Tranquility House is certainly not low tech: never, in a private home, have I seen so many gismos, nor so many computer screens flashing away: hibernate doesn't seem to be a relevant term to Mike (let alone shut down) - nor indeed does the concept of virtual tourism, judging from the number of Lonely Planet guides in his bookshelves, his beautiful photographs of tribesmen laid out on his second floor work table, curtain materials carried back from Uzbekistan and the Amazon, not to mention the odd spear leaning casually up against a doorway. Mike speaks with passion about the generosity of primitive people in Africa.
Apart from its enormous two-storey conservatory/solar room, the house looks conventional enough from the outside. No sign of a domestic wind turbine here nor photovoltaic cells - both decried, along with combined heat and power, compact fluorescent light bulbs, multi-foil insulation, ground source heat pumps (assuming you are using a gas boiler), biomass, biodiesel. It was a somewhat controversial meeting, you can imagine!
What impresses are the costs he quotes for water and energy consumption: space heating, £30 p.a.; water heating, £8.25. The walls - two feet thick or so - have a U-Value of 0.12. My photograph shows the black-painted copper tubes in the solar room, collecting heat for water on its way up to the cylinder. This room, filled with huge ferns, orchids and banana trees, provides 19 degrees C in Winter daylight: its internal walls are the thermal mass soaking up the almost horizontal sunlight, the room's warmth being ventilated into the main house.
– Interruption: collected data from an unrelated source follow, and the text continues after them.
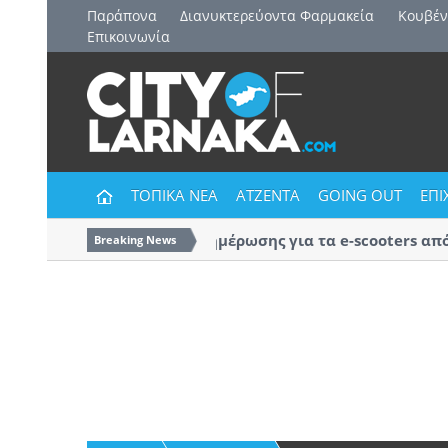
Παράπονα
Διανυκτερεύοντα Φαρμακεία
Kουβέν
Επικοινωνία
ΤΟΠΙΚΑ ΝΕΑ
ΑΤΖΕΝΤΑ
GOING OUT
ΕΠΙ
Εκστρατεία ενημέρωσης για τα e-scooters από τ
Breaking News
Αστυνομία Λάρνακας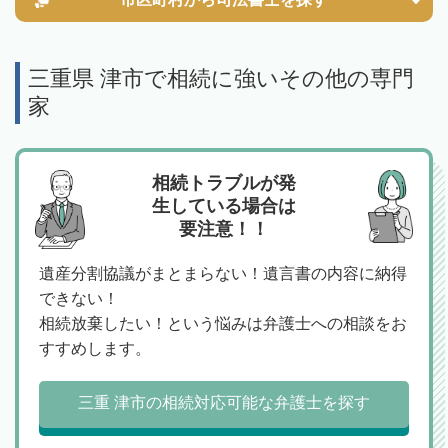
三重県 津市で相続に強いその他の専門
家
相続トラブルが発
生している場合は
要注意！！
遺産分割協議がまとまらない！遺言書の内容に納得
できない！
相続放棄したい！という悩みは弁護士への相談をお
すすめします。
三重 津市の相続対応可能な弁護士を探す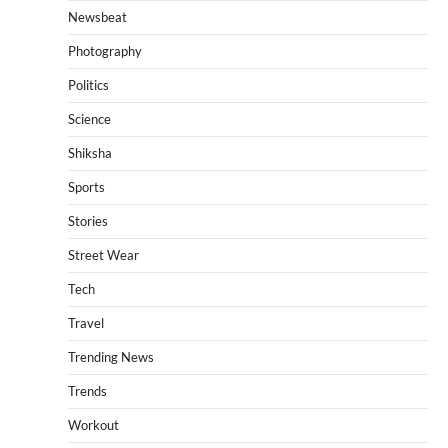
Newsbeat
Photography
Politics
Science
Shiksha
Sports
Stories
Street Wear
Tech
Travel
Trending News
Trends
Workout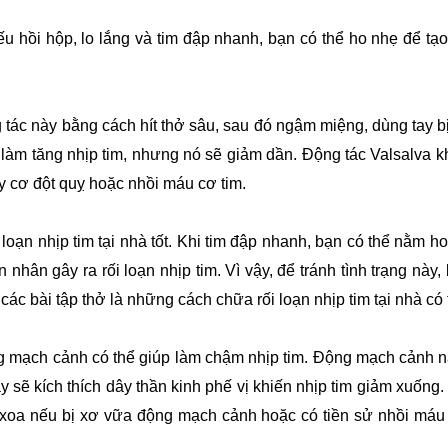
u hồi hộp, lo lắng và tim đập nhanh, bạn có thể ho nhẹ để tạo 
ác này bằng cách hít thở sâu, sau đó ngậm miệng, dùng tay bịt
hể làm tăng nhịp tim, nhưng nó sẽ giảm dần. Động tác Valsalva
y cơ đột quỵ hoặc nhồi máu cơ tim.
loạn nhịp tim tại nhà tốt. Khi tim đập nhanh, bạn có thể nằm ho
hân gây ra rối loạn nhịp tim. Vì vậy, để tránh tình trạng này, 
 các bài tập thở là những cách chữa rối loạn nhịp tim tại nhà c
mạch cảnh có thể giúp làm chậm nhịp tim. Động mạch cảnh nằm
y sẽ kích thích dây thần kinh phế vị khiến nhịp tim giảm xuốn
oa nếu bị xơ vữa động mạch cảnh hoặc có tiền sử nhồi máu cơ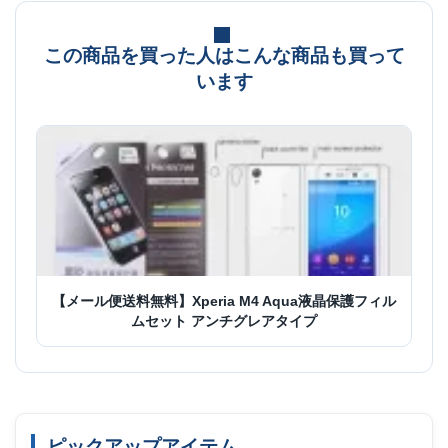
この商品を買った人はこんな商品も買って
います
【メール便送料無料】Xperia M4 Aqua液晶保護フィル
ムセット アンチグレアタイプ
ピックアップアイテム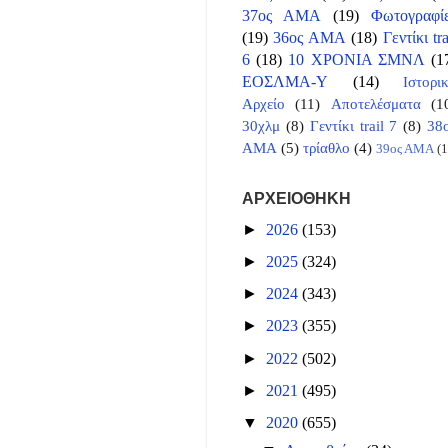
37ος ΑΜΑ
(19)
Φωτογραφί
(19)
36ος ΑΜΑ
(18)
Γεντίκι tra
6
(18)
10 ΧΡΟΝΙΑ ΣΜΝΛ
(1
ΕΟΣΛΜΑ-Υ
(14)
Ιστορι
Αρχείο
(11)
Αποτελέσματα
(1
30χλμ
(8)
Γεντίκι trail 7
(8)
38
ΑΜΑ
(5)
τρίαθλο
(4)
39ος ΑΜΑ
(1
ΑΡΧΕΙΟΘΗΚΗ
►
2026
(153)
►
2025
(324)
►
2024
(343)
►
2023
(355)
►
2022
(502)
►
2021
(495)
▼
2020
(655)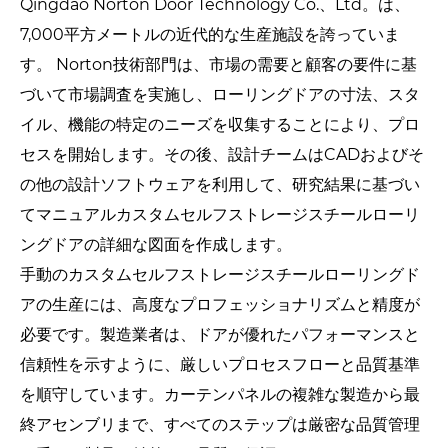
Qingdao Norton Door Technology Co.、Ltd。は、
7,000平方メートルの近代的な生産施設を誇っていま
す。 Norton技術部門は、市場の需要と顧客の要件に基
づいて市場調査を実施し、ローリングドアの寸法、スタ
イル、機能の特定のニーズを収集することにより、プロ
セスを開始します。その後、設計チームはCADおよびそ
の他の設計ソフトウェアを利用して、研究結果に基づい
てマニュアルカスタムセルフストレージスチールローリ
ングドアの詳細な図面を作成します。
手動のカスタムセルフストレージスチールローリングド
アの生産には、高度なプロフェッショナリズムと精度が
必要です。製造業者は、ドアが優れたパフォーマンスと
信頼性を示すように、厳しいプロセスフローと品質基準
を順守しています。カーテンパネルの複雑な製造から最
終アセンブリまで、すべてのステップは厳密な品質管理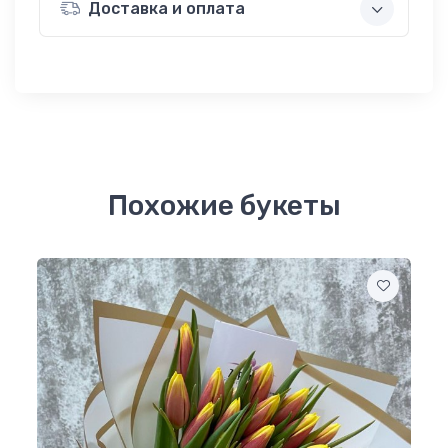
Доставка и оплата
Похожие букеты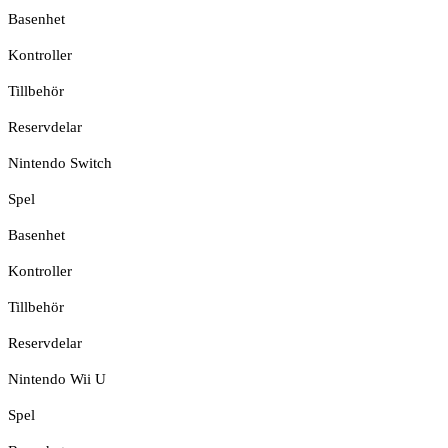
Basenhet
Kontroller
Tillbehör
Reservdelar
Nintendo Switch
Spel
Basenhet
Kontroller
Tillbehör
Reservdelar
Nintendo Wii U
Spel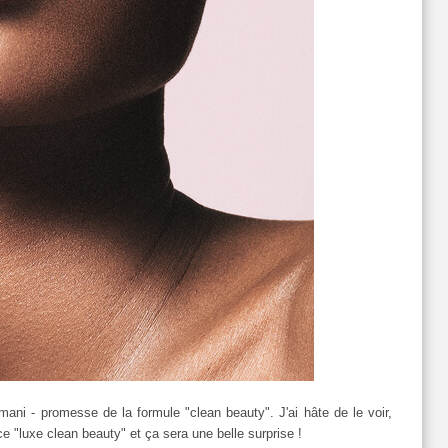
mani - promesse de la formule "clean beauty". J'ai hâte de le voir,
 "luxe clean beauty" et ça sera une belle surprise !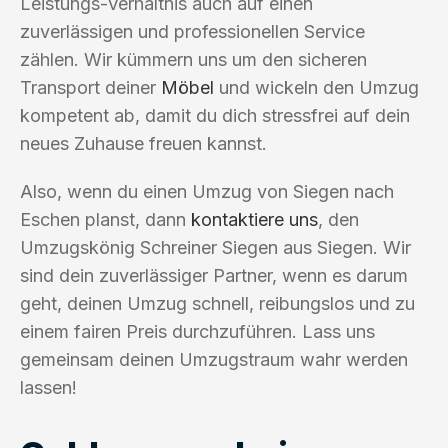
Leistungs-Verhältnis auch auf einen
zuverlässigen und professionellen Service
zählen. Wir kümmern uns um den sicheren
Transport deiner
Möbel
und wickeln den Umzug
kompetent ab, damit du dich stressfrei auf dein
neues Zuhause freuen kannst.
Also, wenn du einen Umzug von Siegen nach
Eschen planst, dann
kontaktiere uns
, den
Umzugskönig Schreiner Siegen aus Siegen. Wir
sind dein zuverlässiger Partner, wenn es darum
geht, deinen Umzug schnell, reibungslos und zu
einem fairen Preis durchzuführen. Lass uns
gemeinsam deinen Umzugstraum wahr werden
lassen!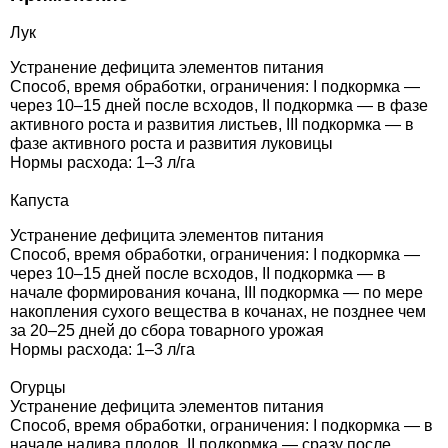
Лук
Устранение дефицита элементов питания
Способ, время обработки, ограничения: I подкормка —
через 10–15 дней после всходов, II подкормка — в фазе
активного роста и развития листьев, III подкормка — в
фазе активного роста и развития луковицы
Нормы расхода: 1–3 л/га
Капуста
Устранение дефицита элементов питания
Способ, время обработки, ограничения: I подкормка —
через 10–15 дней после всходов, II подкормка — в
начале формирования кочана, III подкормка — по мере
накопления сухого вещества в кочанах, не позднее чем
за 20–25 дней до сбора товарного урожая
Нормы расхода: 1–3 л/га
Огурцы
Устранение дефицита элементов питания
Способ, время обработки, ограничения: I подкормка — в
начале налива плодов, II подкормка — сразу после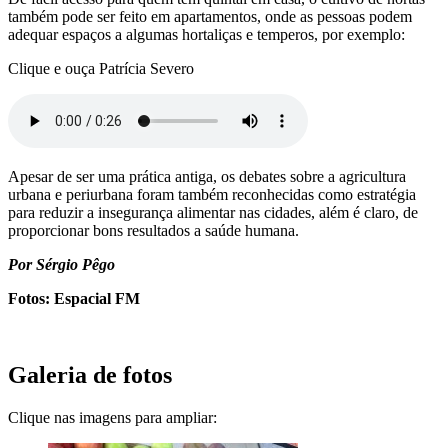
também pode ser feito em apartamentos, onde as pessoas podem
adequar espaços a algumas hortaliças e temperos, por exemplo:
Clique e ouça Patrícia Severo
Apesar de ser uma prática antiga, os debates sobre a agricultura
urbana e periurbana foram também reconhecidas como estratégia
para reduzir a insegurança alimentar nas cidades, além é claro, de
proporcionar bons resultados a saúde humana.
Por Sérgio Pêgo
Fotos: Espacial FM
Galeria de fotos
Clique nas imagens para ampliar: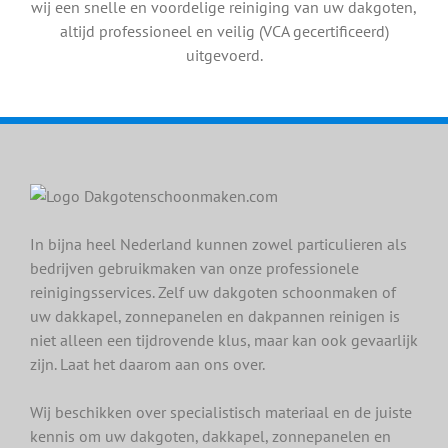
wij een snelle en voordelige reiniging van uw dakgoten,
altijd professioneel en veilig (VCA gecertificeerd)
uitgevoerd.
In bijna heel Nederland kunnen zowel particulieren als
bedrijven gebruikmaken van onze professionele
reinigingsservices. Zelf uw dakgoten schoonmaken of
uw dakkapel, zonnepanelen en dakpannen reinigen is
niet alleen een tijdrovende klus, maar kan ook gevaarlijk
zijn. Laat het daarom aan ons over.
Wij beschikken over specialistisch materiaal en de juiste
kennis om uw dakgoten, dakkapel, zonnepanelen en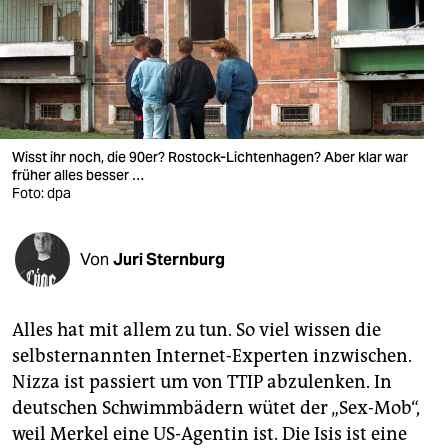
berlin
nord
wahrheit
verlag
Wisst ihr noch, die 90er? Rostock-Lichtenhagen? Aber klar war
verlag
früher alles besser …
Foto: dpa
veranstaltungen
shop
Von
Juri Sternburg
fragen & hilfe
Alles hat mit allem zu tun. So viel wissen die
unterstützen
selbsternannten Internet-Experten inzwischen.
abo
Nizza ist passiert um von TTIP abzulenken. In
deutschen Schwimmbädern wütet der „Sex-Mob“,
genossenschaft
weil Merkel eine US-Agentin ist. Die Isis ist eine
The house is not just about low energy use: each room features unique curtain rods, hollow tubes filled with macaroni, sunflower seeds or something similar. PVC lines the walls of one of the bathrooms, and the floors and staircase are all made from different timbers, the most spectacular being horse chestnut.
A fascinating visit even for someone as scientifically illiterate as I am, so thanks to the hecticly busy Mike Hillard for sparing us time: after our animated dialogue he ran around to ensure that we saw all aspects of the building, talking ten to the dozen as he went. The name "Tranquility House" is obviously aspirational.